顧安年福身送眾人離去,心中琢磨著陸方伯這番態度的緣由。
「青蓮,你可覺著那陸方伯對我有敵意?」假意不解地問青蓮。
「小姐,奴婢瞧著也有這感覺,陸少爺看小姐的臉色實在不善。可先前還是好好的,這會怎的……」青蓮微垂著頭,眼珠轉了一圈。
「那你瞧著三皇子可有何異常?」顧安年沉吟片刻,又問,神色凝重。
「這倒是沒看出來,三皇子和往常一樣,看著溫和有禮,並無不妥。

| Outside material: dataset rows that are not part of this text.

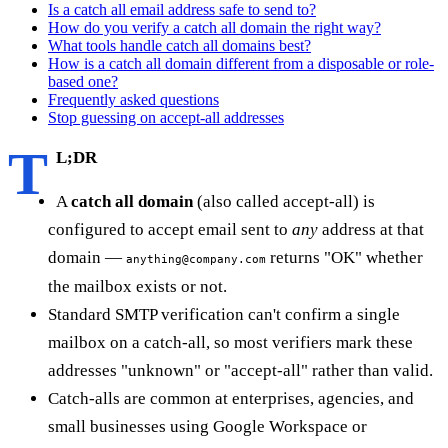
Is a catch all email address safe to send to?
How do you verify a catch all domain the right way?
What tools handle catch all domains best?
How is a catch all domain different from a disposable or role-
based one?
Frequently asked questions
Stop guessing on accept-all addresses
T
L;DR
A
catch all domain
(also called accept-all) is
configured to accept email sent to
any
address at that
domain —
returns "OK" whether
anything@company.com
the mailbox exists or not.
Standard SMTP verification can't confirm a single
mailbox on a catch-all, so most verifiers mark these
addresses "unknown" or "accept-all" rather than valid.
Catch-alls are common at enterprises, agencies, and
small businesses using Google Workspace or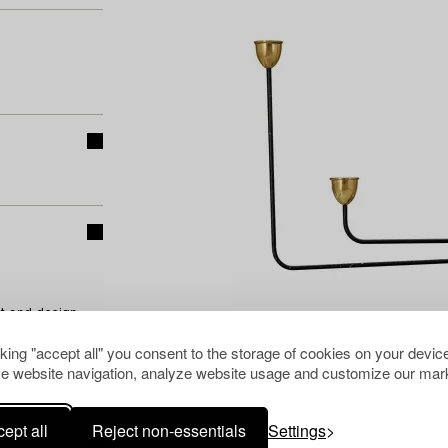
t and design
cking "accept all" you consent to the storage of cookies on your device
e website navigation, analyze website usage and customize our mark
ept all
Reject non-essentials
Settings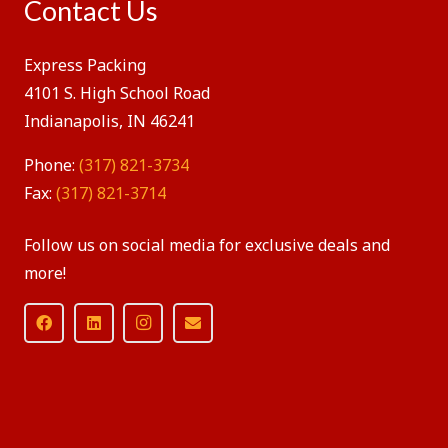
Contact Us
Express Packing
4101 S. High School Road
Indianapolis, IN 46241
Phone:
(317) 821-3734
Fax:
(317) 821-3714
Follow us on social media for exclusive deals and
more!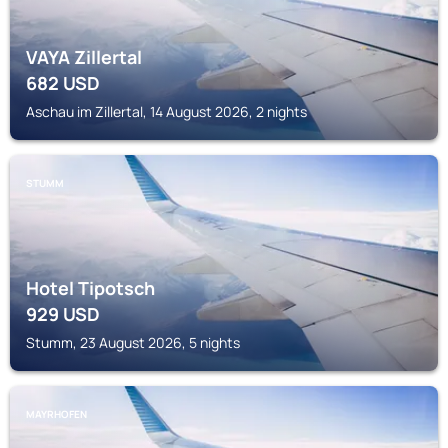
VAYA Zillertal
682
USD
Aschau im Zillertal, 14 August 2026, 2 nights
STUMM
Hotel Tipotsch
929
USD
Stumm, 23 August 2026, 5 nights
MAYRHOFEN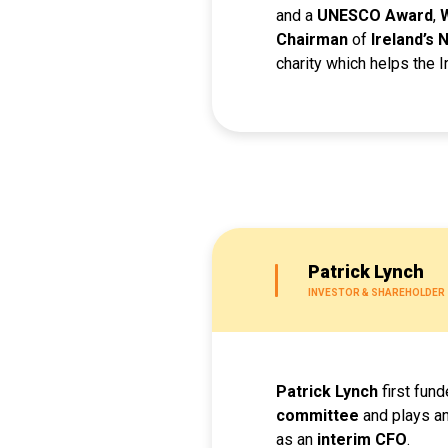
and a
UNESCO Award
,
Chairman
of
Ireland’s
charity which helps the Ir
Patrick Lynch
INVESTOR & SHAREHOLDER
Patrick Lynch
first fun
committee
and plays an
as an
interim CFO
.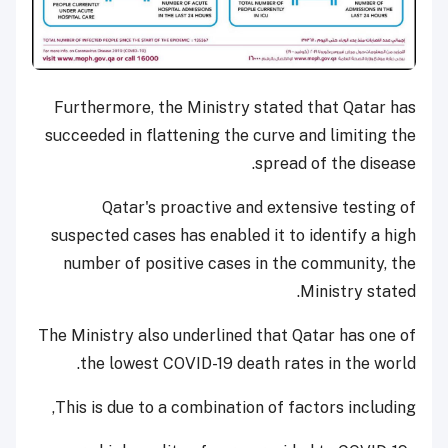
Furthermore, the Ministry stated that Qatar has
succeeded in flattening the curve and limiting the
spread of the disease.
Qatar's proactive and extensive testing of
suspected cases has enabled it to identify a high
number of positive cases in the community, the
Ministry stated.
The Ministry also underlined that Qatar has one of
the lowest COVID-19 death rates in the world.
This is due to a combination of factors including,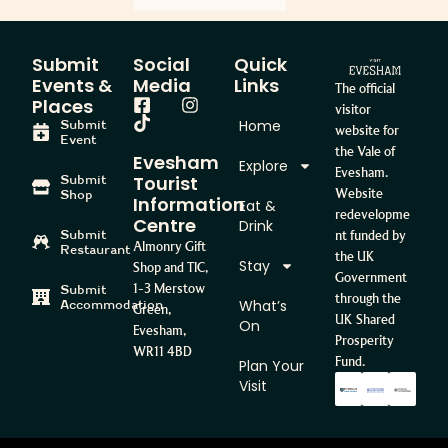
Submit
Social
Quick
Events &
Media
Links
The official
Places
visitor
Home
Submit
website for
Event
the Vale of
Evesham
Explore
Evesham.
Tourist
Submit
Website
Shop
Information
Eat &
redevelopme
Centre
Drink
Submit
nt funded by
Almonry Gift
Restaurant
the UK
Stay
Shop and TIC,
Government
1-3 Merstow
Submit
through the
What’s
Accommodation
Green,
UK Shared
On
Evesham,
Prosperity
WR11 4BD
Fund.
Plan Your
Visit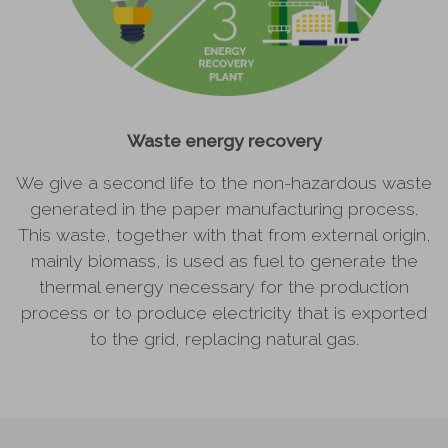
Waste energy recovery
We give a second life to the non-hazardous waste
generated in the paper manufacturing process.
This waste, together with that from external origin,
mainly biomass, is used as fuel to generate the
thermal energy necessary for the production
process or to produce electricity that is exported
to the grid, replacing natural gas.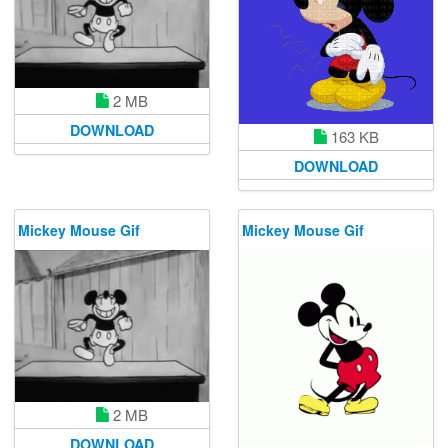
2 MB
DOWNLOAD
163 KB
DOWNLOAD
Mickey Mouse Gif
Mickey Mouse Gif
2 MB
DOWNLOAD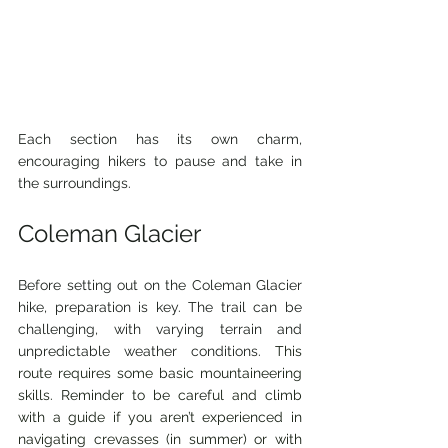
Each section has its own charm, 
encouraging hikers to pause and take in 
the surroundings.
Coleman Glacier
Before setting out on the Coleman Glacier 
hike, preparation is key. The trail can be 
challenging, with varying terrain and 
unpredictable weather conditions. 
This 
route requires some basic mountaineering 
skills. Reminder to be careful and climb 
with a guide if you aren’t experienced in 
navigating crevasses (in summer) or with 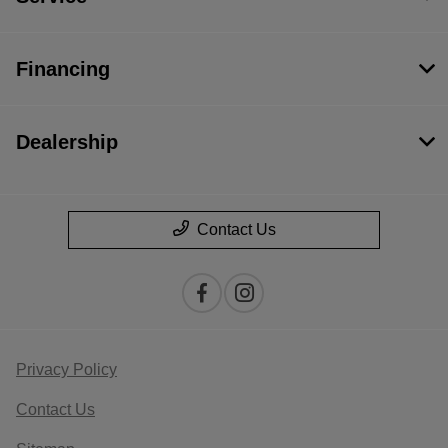
Financing
Dealership
Contact Us
Privacy Policy
Contact Us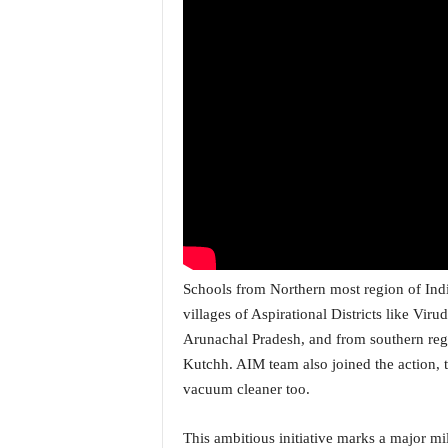
i
N
e
w
s
|
L
i
v
e
N
e
w
s
Schools from Northern most region of Ind
G
villages of Aspirational Districts like Vi
o
Arunachal Pradesh, and from southern re
a
Kutchh. AIM team also joined the action, t
T
vacuum cleaner too.
V
|
G
This ambitious initiative marks a major mi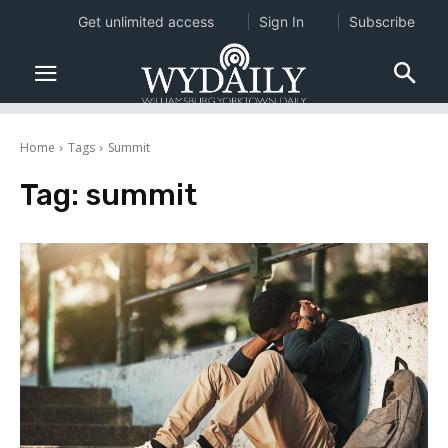
Get unlimited access
Sign In
Subscribe
Home
Tags
Summit
Tag:
summit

莫非小姐是懷疑三皇子與陸少爺說了什麼?」青蓮小心翼翼問。
「我確實這般認為。」顧安年頷首,微皺眉頭走出了亭子,「只是三皇子與陸方伯說了何事,竟讓陸方伯對我如此態度?」她眼中帶著疑惑,一副百思不得其解的模樣。然心中卻是猜到了七八分。
「這……奴婢就不知了。」青蓮皺眉搖頭。
「這陸方伯我也不過見過幾次,且除了映月湖那次,其餘都是在大庭廣眾之下,若說恩怨,我倒還真不記得與他有過和過節。」顧安年不解道,假意不記得四年前的事。
低垂的眸中閃過欣喜,青蓮假意苦惱道:「奴婢一直跟在小姐身邊,也不記得小姐曾在何處與陸方伯有過過節。」
「如此說來,應不是過節的問題。」顧安年沉吟道。
此時她們已經走到前院與後院的岔路口,沉思間。卻無意間看到了前面迴廊中站著四人,定眼一眼,卻是方才離去的宋祁三人。還有寧秋霜。
「小姐?」青蓮也看到了前面的幾人,壓低聲音詢問。
顧安年抬手示意她不要說話,而後拉著她快走兩步藏到了遊廊的柱子後面。
寧秋霜是看著宋祁等人離席的,是覺著機會來了的她,很快也跟了出來。只是她沒有蠢到直接跑上去。而是假意在迴廊里與幾人相遇,是以便有了如今這場景。
噙著自信的笑,面對三個或溫文,或邪魅,或剛毅的男子,寧秋霜緩緩道:「見過逸親王殿下。三皇子殿下,陸公子。」
這會她倒是一副賢淑溫婉模樣,福禮的動作處處透露出大家之氣。充滿了自信的風采。
「倒是巧了,秋霜也出來透氣?」宋璟一笑,態度親熱。
陸方伯也是識得寧秋霜的,只是態度已經淡漠,只拱了拱手回禮。而宋祁。一副不在狀況的神情,上下打量了寧秋霜幾眼。慵懶笑道:「小姐多禮了。」說完便欲離去。
察覺到宋祁打量的目光,寧秋霜心中既緊張又得意,更是挺直了脊背,做出一副端莊高貴的模樣。然而下一刻卻見宋祁抬腳就走,她慌忙之下大叫道上前拉住宋祁。